In 2005, a jury found patrolman Steven Rios guilty of killing 23-year-old University of Missouri student Jesse Valencia in June of 2004. The story of the murder will be told tonight on NBC’s Dateline, which airs at 9 p.m. ET/PT.
Reports suggest that Rios is currently serving time at the South Dakota State Penitentiary, and he will be eligible for parole in 2035. He is part of the pen pal program and has described himself as being family-oriented.
The Dateline special features interviews with Jesse’s mother, Linda Valencia, Officer Steven Rios himself, Jesse’s friends, Detective John Short and more. It was filmed primarily in Columbia, Missouri.
Here’s what you should know about patrolman Steven Rios:
1. Rios Was a 27-Year-Old Married Father
At the time of the murder, Rios was 27 years old and had a family of his own.
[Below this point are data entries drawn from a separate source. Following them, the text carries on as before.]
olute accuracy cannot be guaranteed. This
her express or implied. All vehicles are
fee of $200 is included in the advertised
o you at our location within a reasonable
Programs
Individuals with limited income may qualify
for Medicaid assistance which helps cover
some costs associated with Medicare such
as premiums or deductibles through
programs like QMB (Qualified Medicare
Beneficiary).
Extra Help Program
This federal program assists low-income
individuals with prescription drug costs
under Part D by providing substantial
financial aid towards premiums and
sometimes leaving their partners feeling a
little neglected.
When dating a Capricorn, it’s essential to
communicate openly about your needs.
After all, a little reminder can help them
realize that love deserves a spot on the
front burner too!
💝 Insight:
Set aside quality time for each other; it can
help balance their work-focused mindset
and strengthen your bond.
He was married to his now ex-wife Libby, who divorced him and remarried, but is adamant that he’s not a killer.
“There’s an awful lot of people who cheat on their spouse every day,” she told KOMU news. “That doesn’t mean they’re capable of murder. It doesn’t mean they should have their lives taken away from them.”
Libby’s parents, John and Suzanne Sullivan, also claim that Rios is innocent and have forgiven him for destroying his marriage to their daughter.
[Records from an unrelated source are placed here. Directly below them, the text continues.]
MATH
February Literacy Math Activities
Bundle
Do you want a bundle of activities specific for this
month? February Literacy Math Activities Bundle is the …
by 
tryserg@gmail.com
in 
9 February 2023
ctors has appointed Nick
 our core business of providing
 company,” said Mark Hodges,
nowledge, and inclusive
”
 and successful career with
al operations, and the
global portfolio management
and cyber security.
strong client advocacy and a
“He hurt out daughter, he hurt our family,” John Sullivan said. “There have been some serious rifts in our family, perhaps some of which are still there. But as we went through the trial with the evidence presented… he didn’t do it.”
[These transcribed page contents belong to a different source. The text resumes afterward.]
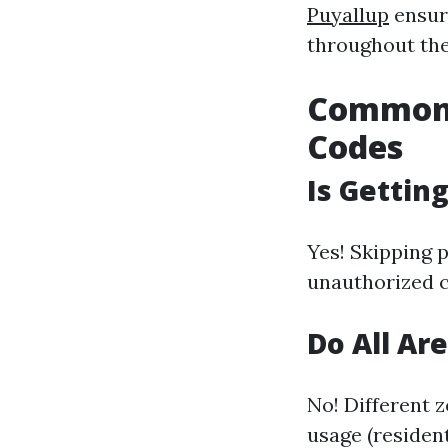
Puyallup
ensur
throughout the
Common 
Codes
Is Gettin
Yes! Skipping 
unauthorized c
Do All Ar
No! Different 
usage (residen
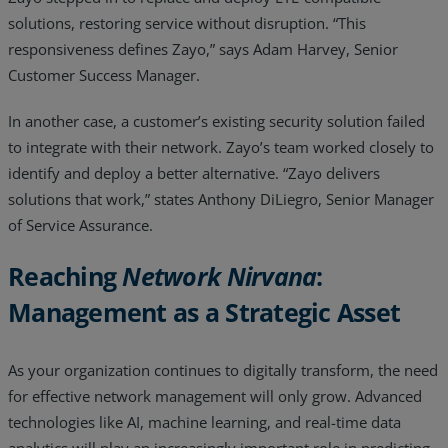
solutions, restoring service without disruption. “This
responsiveness defines Zayo,” says Adam Harvey, Senior
Customer Success Manager.
In another case, a customer’s existing security solution failed
to integrate with their network. Zayo’s team worked closely to
identify and deploy a better alternative. “Zayo delivers
solutions that work,” states Anthony DiLiegro, Senior Manager
of Service Assurance.
Reaching
Network Nirvana
:
Management as a Strategic Asset
As your organization continues to digitally transform, the need
for effective network management will only grow. Advanced
technologies like AI, machine learning, and real-time data
analytics will play an increasingly important role in predicting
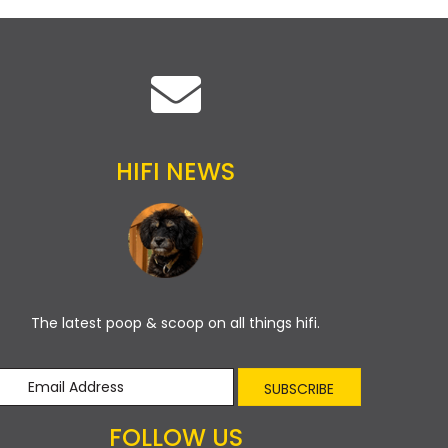
HIFI NEWS
The latest poop & scoop on all things hifi.
SUBSCRIBE
FOLLOW US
2. Rios and Valencia Met When the Police Arrested Valencia at a Party
According to Boone County Special Prosecutor Morley Swingle, Rios and Valencia met when Valencia was arrested at the home of a friend after the police officers broke up a party. Valencia reportedly asked for probable cause, which led to his arrest.
Valencia’s mother added that Rios was asking Valencia personal questions on the way down to the police station and then showed up at his home again the next day, claiming that he had more questions that needed to be answered. She said, “they went out a few times after that, and he would come back to Jesse’s apartment… even when he was in uniform.”
According to a close friend of Valencia’s, Joan Sheridan, he believed the charges against him would be dismissed when he went into court because of his relationship with Rios, but that wasn’t the case.
“It had not been dismissed, and that had angered Jesse,” Swingle said. “So Jesse had told Joan that the next time the police officer comes over, I’m going to tell him that I have a little secret the chief of police might want to know.”
3. He and Valencia Were Allegedly Having an Affair
Valencia had many friends, according to the Oxygen documentary about the case, and the friends came forward after his death to tell investigators about Valencia’s life. They said that Jesse had told them he was having sex with a Columbia police officer.
Someone soon called into the Columbia police Crime Stopper line, which is an anonymous way for people to leave a tip on an active case, to say that a Columbia police officer had killed Valencia and that the officer was married.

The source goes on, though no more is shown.